Aplastic Anemia

Recruit and follow 10 patients with refractory/relapsed aplastic anemia for treatment with immunosuppression and mesenchymal stromal cells and observe safety, hematologic response and MSC homing to the bone marrow niche

Acquired aplastic anemia (AA) is a bone marrow failure characterized by pancytopenia and empty bone marrow. For patients with AA who are refractory or relapse after first line immunosuppressive therapy lacking a suitable donor for transplant, therapeutic options may be challenging due to insufficient immunosuppression or profound depletion of the hematopoietic stem cell compartment. Given the immunomodulatory effects of mesenchymal stromal cells (MSC), we conducted a phase I trial adding allogeneic MSC infusion to standard rabbit ATG plus cyclosporine as second line treatment. Nine refractory or relapsed AA patients were recruited and treated with 2-5 weekly intravenous infusions of allogeneic unrelated non-HLA-matched bone marrow MSC (mean of 2.51 x106 cell/kg/infusion ± SD: 0.83).
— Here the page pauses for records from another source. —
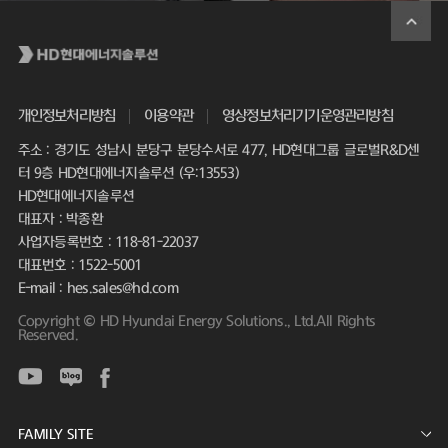
개인정보처리방침
이용약관
영상정보처리기기운영관리방침
주소 : 경기도 성남시 분당구 분당수서로 477, HD현대그룹 글로벌R&D센
터 9층 HD현대에너지솔루션 (우:13553)
HD현대에너지솔루션
대표자 : 박종환
사업자등록번호 : 118-81-22037
대표번호 : 1522-5001
E-mail : hes.sales@hd.com
Copyright © HD Hyundai Energy Solutions., Ltd.All Rights
Reserved.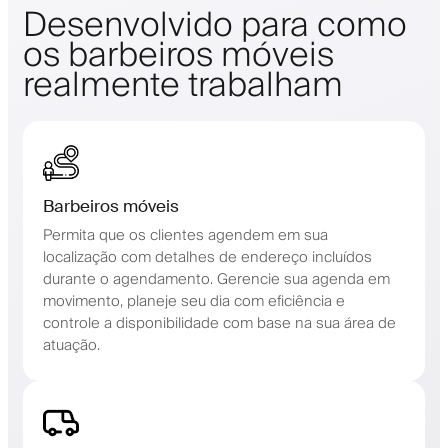
Desenvolvido para como
os barbeiros móveis
realmente trabalham
Barbeiros móveis
Permita que os clientes agendem em sua
localização com detalhes de endereço incluídos
durante o agendamento. Gerencie sua agenda em
movimento, planeje seu dia com eficiência e
controle a disponibilidade com base na sua área de
atuação.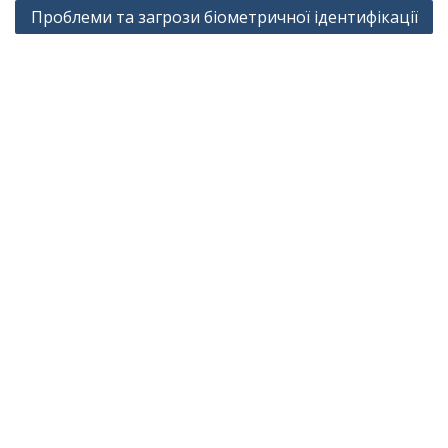
Проблеми та загрози біометричної ідентифікації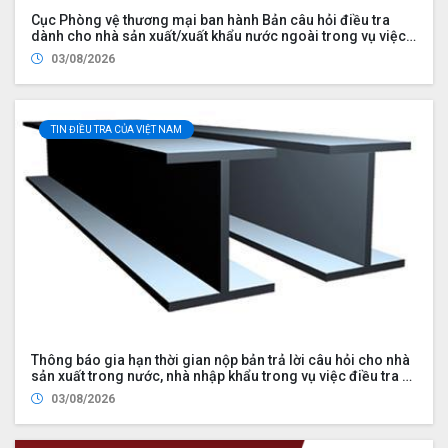
Cục Phòng vệ thương mại ban hành Bản câu hỏi điều tra
dành cho nhà sản xuất/xuất khẩu nước ngoài trong vụ việc
rà soát nhà xuất khẩu mới trong vụ việc áp dụng biện pháp
03/08/2026
chống bán phá giá đối với một số sản phẩm ván sợi gỗ (mã
số vụ việc NR01.AD21)
TIN ĐIỀU TRA CỦA VIỆT NAM
Thông báo gia hạn thời gian nộp bản trả lời câu hỏi cho nhà
sản xuất trong nước, nhà nhập khẩu trong vụ việc điều tra rà
soát cuối kỳ việc áp dụng biện pháp chống bán phá giá đối
03/08/2026
với một số sản phẩm thép hình chữ H có xuất xứ từ Cộng hòa
nhân dân Trung Hoa (Mã vụ việc: ER02.AD03)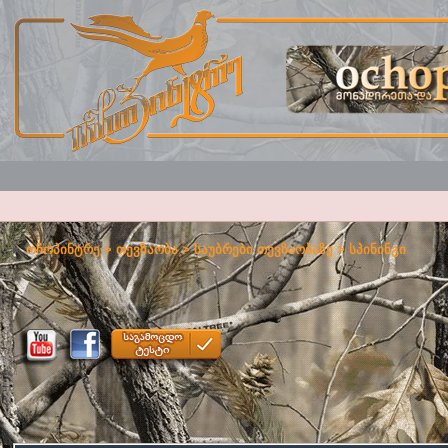
ოჩოპინტრე
>
თევზაობა
>
საუბრები თევზაობაზე
>
სპინინგი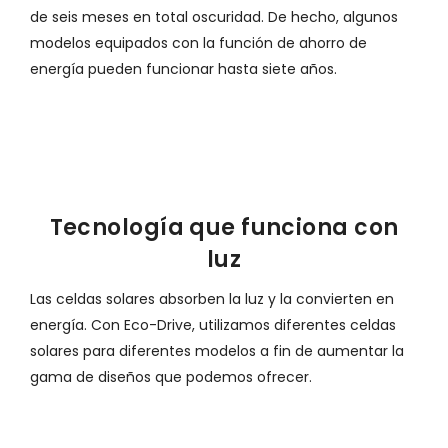
de seis meses en total oscuridad. De hecho, algunos
modelos equipados con la función de ahorro de
energía pueden funcionar hasta siete años.
Tecnología que funciona con
luz
Las celdas solares absorben la luz y la convierten en
energía. Con Eco-Drive, utilizamos diferentes celdas
solares para diferentes modelos a fin de aumentar la
gama de diseños que podemos ofrecer.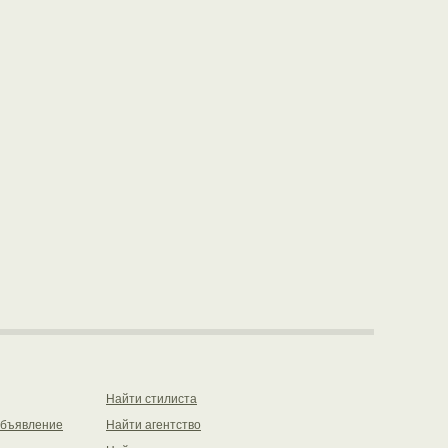
Найти стилиста
объявление
Найти агентство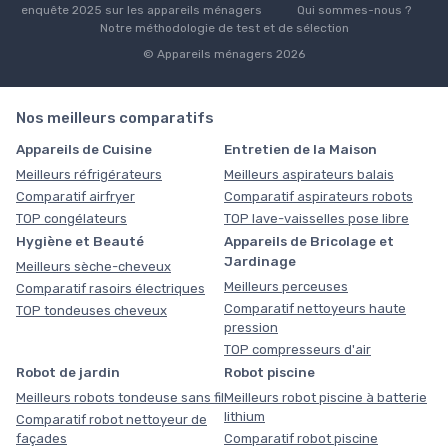
enquête 2025 sur les appareils ménagers
Qui sommes-nous ?
Notre méthodologie de test et de sélection
© Appareils ménagers 2026
Nos meilleurs comparatifs
Appareils de Cuisine
Entretien de la Maison
Meilleurs réfrigérateurs
Meilleurs aspirateurs balais
Comparatif airfryer
Comparatif aspirateurs robots
TOP congélateurs
TOP lave-vaisselles pose libre
Hygiène et Beauté
Appareils de Bricolage et
Jardinage
Meilleurs sèche-cheveux
Meilleurs perceuses
Comparatif rasoirs électriques
Comparatif nettoyeurs haute
TOP tondeuses cheveux
pression
TOP compresseurs d'air
Robot de jardin
Robot piscine
Meilleurs robots tondeuse sans fil
Meilleurs robot piscine à batterie
lithium
Comparatif robot nettoyeur de
façades
Comparatif robot piscine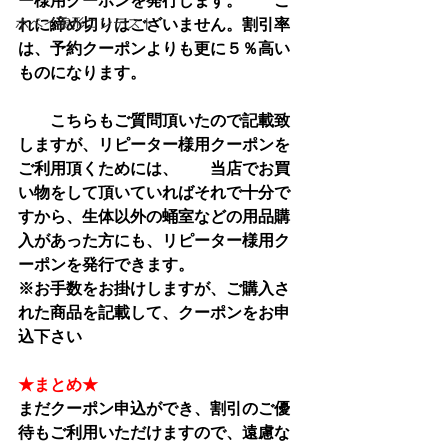
ー様用クーポンを発行します。　　こ
ホペイ美形コンテスト
れに締め切りはございません。割引率
は、予約クーポンよりも更に５％高い
ものになります。
　　こちらもご質問頂いたので記載致
しますが、リピーター様用クーポンを
ご利用頂くためには、　　当店でお買
い物をして頂いていればそれで十分で
すから、生体以外の蛹室などの用品購
入があった方にも、リピーター様用ク
ーポンを発行できます。
※お手数をお掛けしますが、ご購入さ
れた商品を記載して、クーポンをお申
込下さい
★まとめ★
まだクーポン申込ができ、割引のご優
待もご利用いただけますので、遠慮な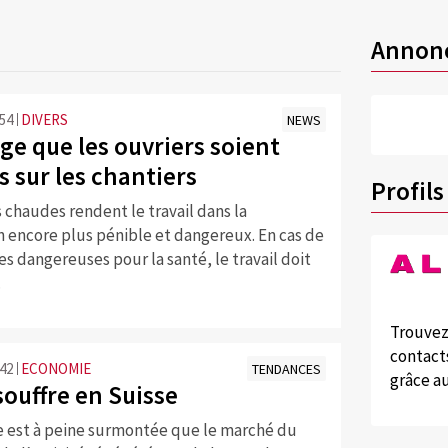
Annon
:54
DIVERS
NEWS
ge que les ouvriers soient
 sur les chantiers
Profils
 chaudes rendent le travail dans la
n encore plus pénible et dangereux. En cas de
 dangereuses pour la santé, le travail doit
.
Trouvez
contacts
:42
ECONOMIE
TENDANCES
grâce au
souffre en Suisse
 est à peine surmontée que le marché du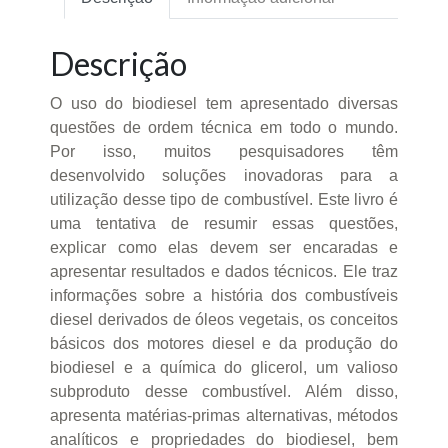
Descrição
O uso do biodiesel tem apresentado diversas
questões de ordem técnica em todo o mundo.
Por isso, muitos pesquisadores têm
desenvolvido soluções inovadoras para a
utilização desse tipo de combustível. Este livro é
uma tentativa de resumir essas questões,
explicar como elas devem ser encaradas e
apresentar resultados e dados técnicos. Ele traz
informações sobre a história dos combustíveis
diesel derivados de óleos vegetais, os conceitos
básicos dos motores diesel e da produção do
biodiesel e a química do glicerol, um valioso
subproduto desse combustível. Além disso,
apresenta matérias-primas alternativas, métodos
analíticos e propriedades do biodiesel, bem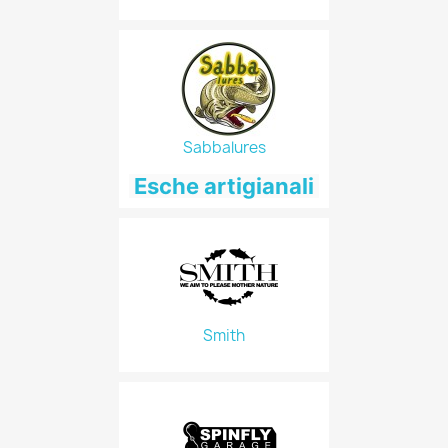
Sabbalures
Esche artigianali
Smith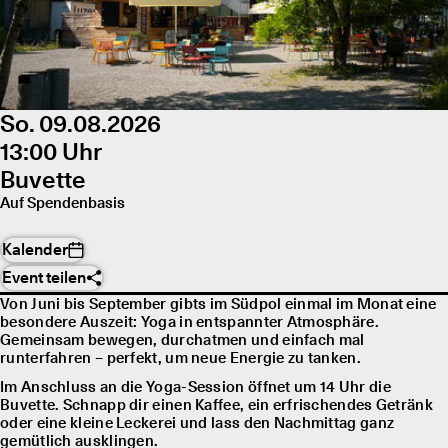
So. 09.08.2026
13:00 Uhr
Buvette
Auf Spendenbasis
Kalender
Event teilen
Von Juni bis September gibts im Südpol einmal im Monat eine
besondere Auszeit: Yoga in entspannter Atmosphäre.
Gemeinsam bewegen, durchatmen und einfach mal
runterfahren – perfekt, um neue Energie zu tanken.
Im Anschluss an die Yoga-Session öffnet um 14 Uhr die
Buvette. Schnapp dir einen Kaffee, ein erfrischendes Getränk
oder eine kleine Leckerei und lass den Nachmittag ganz
gemütlich ausklingen.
The primary endpoint was safety and secondary endpoints were response at 6 months, MSC engraftment measured by FISH X/Y (MSCs were sex-mismatched) and by PCR for VNTR genes; and lymphocyte profile, measured by flow cytometry. No acute or chronic adverse effects related to infusions were observed after a 14-month median follow-up (range, 2-36.8). Seven patients were still alive and two patients had partial response; no complete response was achieved. Two deaths occurred, one due to acute heart failure related to severe hemochromatosis one week after the third MSC infusion, and one patient succumbed to bacterial lung infection 14 months after treatment. Patients’ marrows were sampled at days 0, 30, 90, and 180 after treatment and MSCs were separated. We failed to observe any engraftment of infused MSCs by FISH or VNTR. The numbers of CD4, CD8, and Treg cells in bone marrow remained unchanged before and after infusions. We concluded that the use of intravenous MSC infusion in patients with AA was clinically safe, but its addition to standard IST appeared not to translate into clinical benefit. We demonstrated that intravenously infused MSCs did not engraft in bone marrow of AA patients, which should be taken into account in future clinical trials for MSC use (clinicaltrials.gov number, NCT01297972).